Other Query Processing Strategies

In addition to the optimization strategies covered so far, SQL Server also has some additional strategies it can apply for special types of queries. These strategies are employed to help further reduce the cost of executing various types of queries.

Predicate Transitivity

You might be familiar with the transitive property from algebra. The transitive property simply states that if A=B and B=C then A=C. SQL Server supports the transitive property in its query predicates. Predicate transitivity enables SQL Server to infer a join equality from two given equalities. Consider the following example:

SELECT * 
   FROM table1 t1
   join table2 t2 on t1.column1 = t2.column1
   join table3 t3 on t2.column1 = t3.column1

Using the principle of predicate transitivity, SQL Server is able to infer that t1.column1 is also equal to t3.column1. This provides the optimizer with another join strategy to consider when optimizing this query. This might result in a much cheaper execution plan.

The transitive property can also be applied to SARGs used on join columns. Consider the following query:

select * 
   from sales s
   join stores st on s.stor_id = st.stor_id
   and s.stor_id = 'B199'

Again, using transitive closure, we know that st.stor_id is also equal to 'B199'. SQL Server will also recognize this and be able to apply the constant against the indexes on both tables to more accurately estimate the number of matching rows from each table.

`GROUP BY` Optimization

Prior to SQL Server 7.0, GROUP BY was always processed in one way?SQL Server retrieved the data matching the SARGs into a worktable where the rows were sorted and the groups formed. In SQL Server 2000, the query optimizer might choose to use hashing to organize the data into groups and then compute the aggregates.

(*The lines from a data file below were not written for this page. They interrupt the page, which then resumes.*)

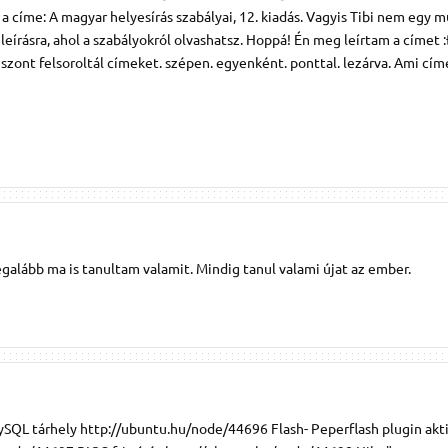
k a címe: A magyar helyesírás szabályai, 12. kiadás. Vagyis Tibi nem egy 
leírásra, ahol a szabályokról olvashatsz. Hoppá! Én meg leírtam a címet :Đ
szont felsoroltál címeket. szépen. egyenként. ponttal. lezárva. Ami cí
egalább ma is tanultam valamit. Mindig tanul valami újat az ember.
QL tárhely http://ubuntu.hu/node/44696 Flash- Peperflash plugin akti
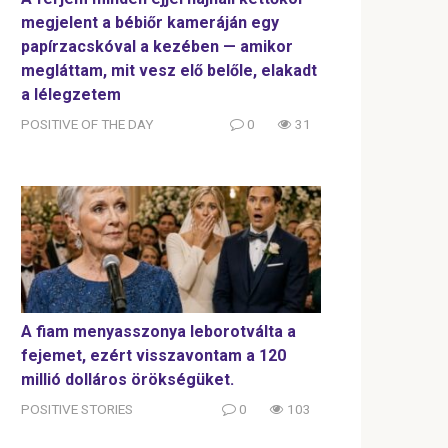
megjelent a bébiőr kameráján egy
papírzacskóval a kezében — amikor
megláttam, mit vesz elő belőle, elakadt
a lélegzetem
POSITIVE OF THE DAY
0
31
A fiam menyasszonya leborotválta a
fejemet, ezért visszavontam a 120
millió dolláros örökségüket.
POSITIVE STORIES
0
103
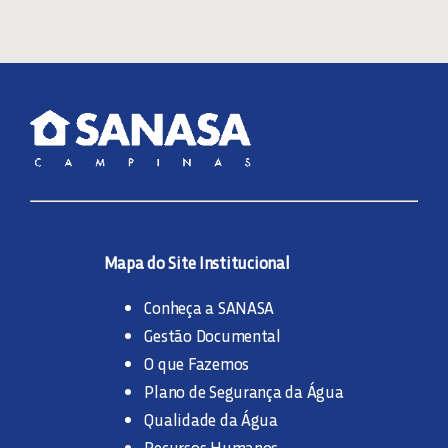
Mapa do Site Institucional
Conheça a SANASA
Gestão Documental
O que Fazemos
Plano de Segurança da Água
Qualidade da Água
Recursos Humanos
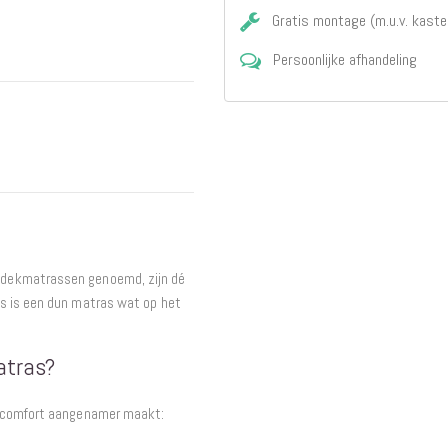
Gratis montage (m.u.v. kaste
Interieur
Bureaus
Persoonlijke afhandeling
Wandrekken
Overige
Blog
Hondenmanden
Actie
 dekmatrassen genoemd, zijn dé
s is een dun matras wat op het
atras?
igcomfort aangenamer maakt:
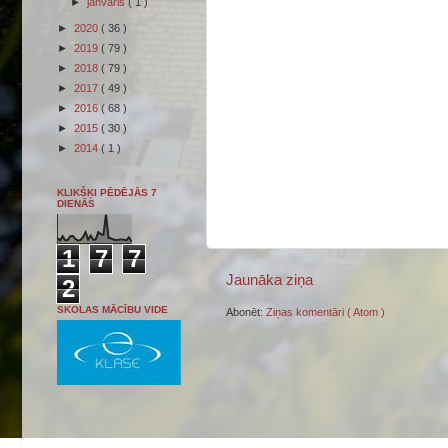
►
janvāris
( 1 )
►
2020
( 36 )
►
2019
( 79 )
►
2018
( 79 )
►
2017
( 49 )
►
2016
( 68 )
►
2015
( 30 )
►
2014
( 1 )
KLIKŠĶI PĒDĒJĀS 7
DIENĀS
1
7
7
Jaunāka ziņa
2
SKOLAS MĀCĪBU VIDE
Abonēt:
Ziņas komentāri ( Atom )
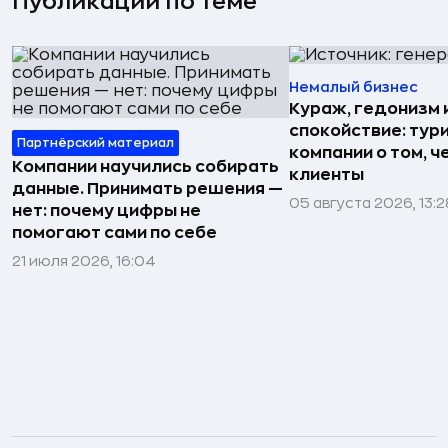
Публикации по теме
Немалый бизнес
Кураж, гедонизм 
спокойствие: тур
Партнёрский материал
компании о том, ч
Компании научились собирать
клиенты
данные. Принимать решения —
05 августа 2026, 13:2
нет: почему цифры не
помогают сами по себе
21 июля 2026, 16:04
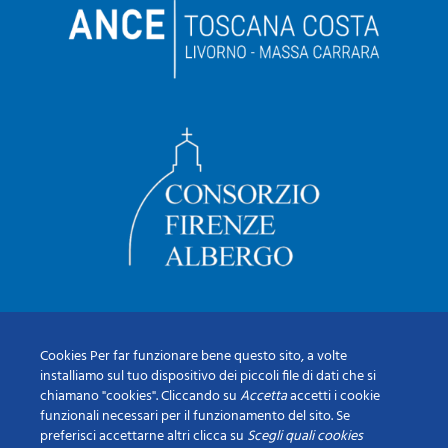
Cookies Per far funzionare bene questo sito, a volte
installiamo sul tuo dispositivo dei piccoli file di dati che si
chiamano "cookies". Cliccando su
Accetta
accetti i cookie
funzionali necessari per il funzionamento del sito. Se
preferisci accettarne altri clicca su
Scegli quali cookies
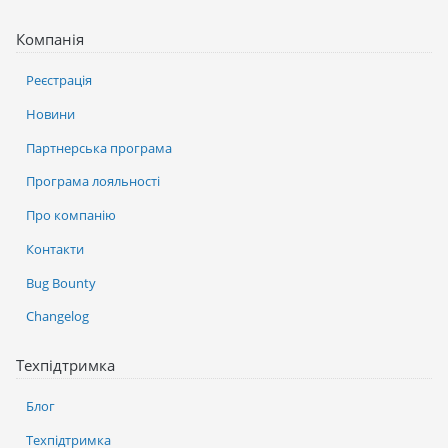
Компанія
Реєстрація
Новини
Партнерська програма
Програма лояльності
Про компанію
Контакти
Bug Bounty
Changelog
Техпідтримка
Блог
Техпідтримка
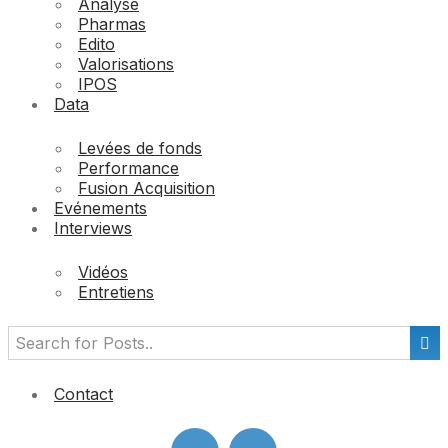
Analyse
Pharmas
Edito
Valorisations
IPOS
Data
Levées de fonds
Performance
Fusion Acquisition
Evénements
Interviews
Vidéos
Entretiens
Contact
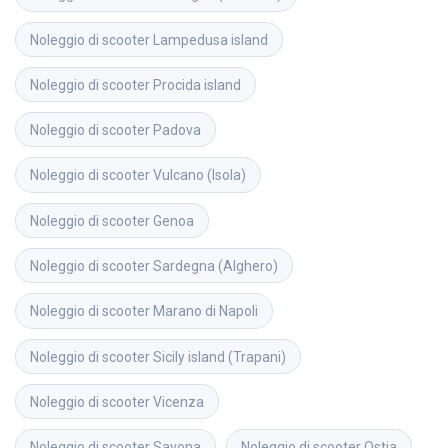
Noleggio di scooter
Lampedusa island
Noleggio di scooter
Procida island
Noleggio di scooter
Padova
Noleggio di scooter
Vulcano (Isola)
Noleggio di scooter
Genoa
Noleggio di scooter
Sardegna (Alghero)
Noleggio di scooter
Marano di Napoli
Noleggio di scooter
Sicily island (Trapani)
Noleggio di scooter
Vicenza
Noleggio di scooter
Savona
Noleggio di scooter
Ostia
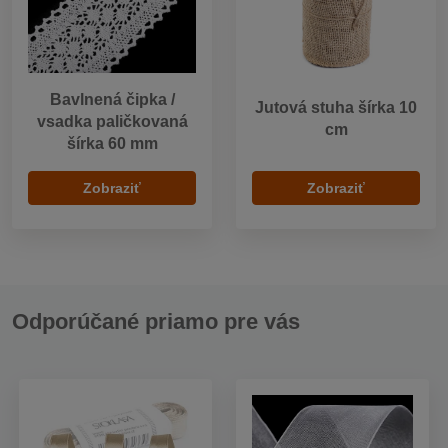
Bavlnená čipka /
Jutová stuha šírka 10
vsadka paličkovaná
cm
šírka 60 mm
Zobraziť
Zobraziť
Odporúčané priamo pre vás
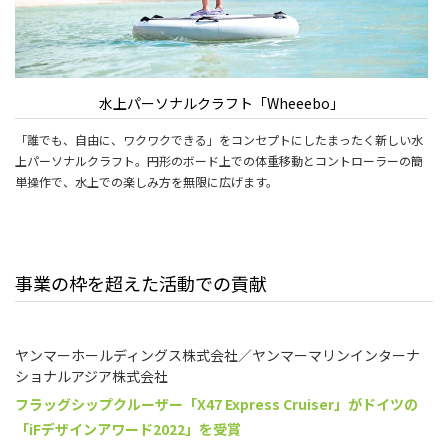
水上パーソナルクラフト「Wheeebo」
「誰でも、自由に、ワクワクできる」をコンセプトにしたまったく新しい水
上パーソナルクラフト。円形のボード上での体重移動とコントローラーの簡
単操作で、水上での楽しみ方を無限に広げます。
事業の枠を超えた活動での貢献
ヤンマーホールディングス株式会社／ヤンマーマリンインターナ
ショナルアジア株式会社
フラッグシップクルーザー「X47 Express Cruiser」が
ドイツの
「iFデザインアワード2022」を受賞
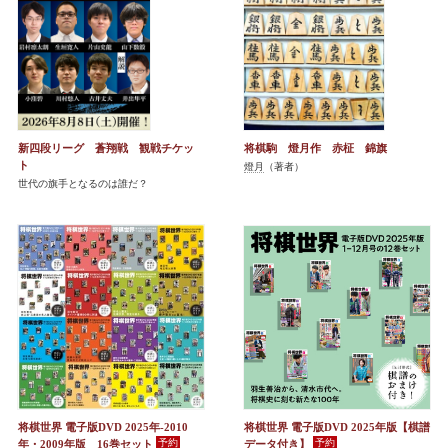
新四段リーグ 蒼翔戦 観戦チケッ
将棋駒 燈月作 赤柾 錦旗
ト
燈月
（著者）
世代の旗手となるのは誰だ？
将棋世界 電子版DVD 2025年-2010
将棋世界 電子版DVD 2025年版【棋譜
年・2009年版 16巻セット
データ付き】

The hash aggregation strategy uses the same basic method for grouping and calculating aggregates as for a hash join. At the point where the probe input row is checked to determine whether it already exists in the hash bucket, the aggregate is computed if a hash match is found. The following pseudocode summarizes the hash aggregation strategy:

create a hash table 
for each row in the input table
    read the row
    hash the key value
    search the hash table for matches
    if match found
        aggregate the value into the old record
    else
        insert the hashed key into the hash bucket
scan and output the hash table contents
drop the hash table

For some join queries that contain a GROUP BY clause, SQL Server might perform the grouping operation before processing the join. This could reduce the size of the input table to the join and lower the overall cost of executing the query.

NOTE

One important point to keep in mind with both of these special strategies is that the rows might not come back in sorted order by the grouping column(s) as they did in earlier releases. If the results must be returned in a specific sort order, you will need to use the ORDER BY clause with the GROUP BY to ensure ordered results. You might want to get into the habit of doing this regularly.

If the compatibility level for a database is set to 60 or 65, SQL Server will automatically include an ORDER BY in a GROUP BY query to order the results because they would be older SQL Server versions.

Queries with `DISTINCT`

Similar to GROUP BY queries, in versions of SQL Server prior to 7.0, the resultset had to be generated first and then sorted in a worktable to remove duplicates. In SQL Server 2000, the optimizer can employ a hashing strategy similar to that used with GROUP BY to return only the distinct rows before the final resultset is determined.

Queries with `UNION`

When you specify a UNION in a query, SQL Server merges the resultsets, applying one of the merge or concatenation strings with sorting strategies to remove any duplicate rows. Figure 35.16 shows an example very similar to the OR strategy where the rows are concatenated and then sorted to remove any duplicates.

Figure 35.16. Execution plan for a `UNION`.

graphics/35fig16.jpg

If you specify UNION ALL in your query, SQL Server simply appends the resultsets together. No intermediate sorting or merge step is needed to remove duplicates. Figure 35.17 shows the same query as in Figure 35.16, except that a UNION ALL is specified.

Figure 35.17. Execution plan for a `UNION ALL`.

graphics/35fig17.jpg

When you know that you do not need to worry about duplicate rows in a UNION resultset, always specify UNION ALL to eliminate the extra overhead required for sorting.